The data: Begin

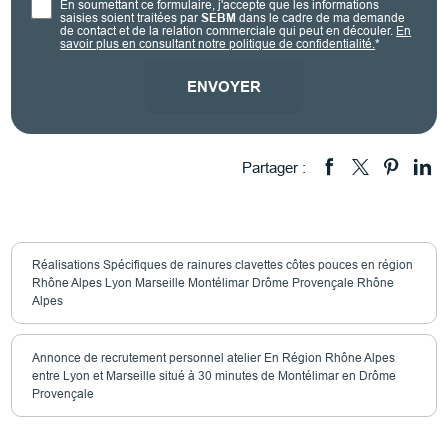
En soumettant ce formulaire, j'accepte que les informations
saisies soient traitées par
SEBM
dans le cadre de ma demande
de contact et de la relation commerciale qui peut en découler.
En
savoir plus en consultant notre politique de confidentialité.
*
Partager :
Réalisations Spécifiques de rainures clavettes côtes pouces en région
Rhône Alpes Lyon Marseille Montélimar Drôme Provençale Rhône
Alpes
Annonce de recrutement personnel atelier En Région Rhône Alpes
entre Lyon et Marseille situé à 30 minutes de Montélimar en Drôme
Provençale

The data: End

**Exercise**
Check each line of the records above for the word "Lyon", count the lines that have it, and give only the count.

**Response to this exercise**
2